The Senate Finance Committee reached an agreement to extend the program for five years but didn’t unite on a funding plan.
But two key Republican lawmakers — Sen. John Cornyn of Texas, who is part of the Senate leadership, and Rep. Greg Walden of Oregon, who chairs the House Energy and Commerce Committee — told reporters Wednesday that they think an agreement is close.
Alabama and Utah are among the states unsure how long their federal CHIP funding will last, according to interviews with state officials. Part of the problem is they haven’t been told by CMS how it will disburse money from the agency’s so-called redistribution pool. Under the pool’s restrictions, states with extra money would have to give it to states that are running low.

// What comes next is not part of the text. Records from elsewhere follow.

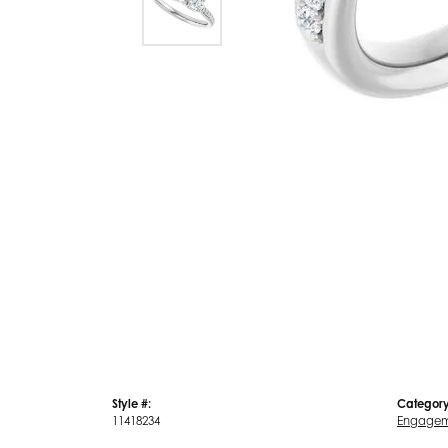
Style #:
Category
11418234
Engagem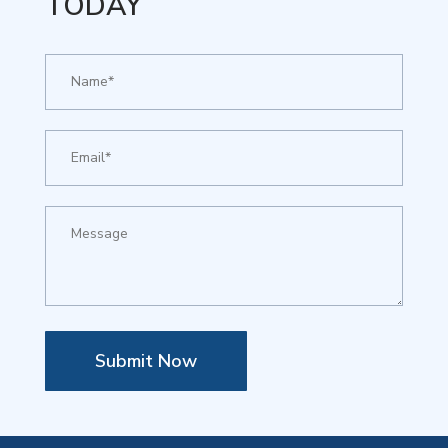
TODAY
Submit Now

Although hospitals, doctor groups and child health advocates have been sounding the alarm about CHIP for months, the Trump administration has kept quiet, saying only that it’s up to Congress to renew the program.
When Marina Natali’s younger son broke his arm ice-skating in 2017, she didn’t have to worry about paying for so much as a doctor’s visit: CHIP footed all the medical bills.
If that accident happened later this year, though, Natali, 50, of Aliquippa, Pa., might be scrambling. She can’t afford private coverage for her two children on her dental hygienist pay.
“It’s creating a lot of anxiety about not having insurance and the kids getting sick,” she said.
Dr. Todd Wolynn, a Pittsburgh pediatrician, said families are reacting with “fear and disbelief” to CHIP’s uncertain future. The group practice hasn’t changed any scheduling for CHIP patients, but he said “families are terrified” about the coverage disappearing.
Pennsylvania officials notified CHIP providers in late December — who then informed enrollees — that the state would have to end the program in March unless Congress acts.
“These families don’t know if the rug is being pulled out from them at any time,” he said.
Dr. Dipesh Navsaria, a Madison, Wis., pediatrician and vice president of the state’s chapter of the American Academy of Pediatrics, worries that many parents will be surprised if their children are suddenly without coverage. They may not know that the state-branded programs they use, such as BadgerCare Plus in Wisconsin, Healthy Kids in Florida and All Kids in Alabama, are all part of CHIP.
Ariel Haughton of Pittsburgh said she’s upset her federal lawmakers have left CHIP in flux for her two children and millions of kids around the country. “They seem so cavalier about it,” she said.
If Pennsylvania cancels CHIP, she likely won’t bring Javier, 2, for his two-year checkup unless there’s something clearly wrong with him. “We will have to decide between their health and spending the money on something else,” she said.